> [Exercise objective]:
Lines to return, exactly: from the line with "Wrap output in" to the line with "Mask every instance" in the entries below, both included.

> [Data]:
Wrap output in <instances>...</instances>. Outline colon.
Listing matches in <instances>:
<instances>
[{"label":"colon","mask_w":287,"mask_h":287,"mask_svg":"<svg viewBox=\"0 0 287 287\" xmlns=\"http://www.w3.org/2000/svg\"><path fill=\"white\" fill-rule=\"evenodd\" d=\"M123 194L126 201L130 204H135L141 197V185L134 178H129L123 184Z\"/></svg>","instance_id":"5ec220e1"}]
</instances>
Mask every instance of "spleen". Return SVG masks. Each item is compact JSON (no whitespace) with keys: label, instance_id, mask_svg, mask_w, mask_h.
...
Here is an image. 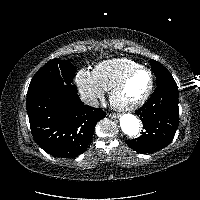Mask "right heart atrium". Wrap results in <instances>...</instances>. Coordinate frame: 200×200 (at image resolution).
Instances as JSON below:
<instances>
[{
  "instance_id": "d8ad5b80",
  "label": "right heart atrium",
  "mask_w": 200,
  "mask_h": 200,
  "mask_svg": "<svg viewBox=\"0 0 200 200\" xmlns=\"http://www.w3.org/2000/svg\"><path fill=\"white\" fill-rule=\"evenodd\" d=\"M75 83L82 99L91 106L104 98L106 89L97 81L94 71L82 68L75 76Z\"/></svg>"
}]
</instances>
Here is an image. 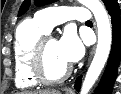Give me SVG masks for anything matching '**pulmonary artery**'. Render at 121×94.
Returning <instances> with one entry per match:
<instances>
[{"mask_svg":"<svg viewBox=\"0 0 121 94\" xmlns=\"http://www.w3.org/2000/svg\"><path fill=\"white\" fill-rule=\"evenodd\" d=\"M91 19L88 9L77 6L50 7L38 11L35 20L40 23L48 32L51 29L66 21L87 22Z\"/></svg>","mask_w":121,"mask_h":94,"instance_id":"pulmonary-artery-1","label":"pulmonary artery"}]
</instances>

> [Answer box]:
Wrap output in <instances>...</instances>. Outline colon.
Listing matches in <instances>:
<instances>
[{"label":"colon","mask_w":287,"mask_h":287,"mask_svg":"<svg viewBox=\"0 0 287 287\" xmlns=\"http://www.w3.org/2000/svg\"><path fill=\"white\" fill-rule=\"evenodd\" d=\"M123 194L126 201L130 204H135L141 197V185L134 178H129L123 184Z\"/></svg>","instance_id":"5ec220e1"}]
</instances>
Mask every instance of "spleen". Return SVG masks. Each item is compact JSON (no whitespace) with keys: label, instance_id, mask_svg, mask_w, mask_h.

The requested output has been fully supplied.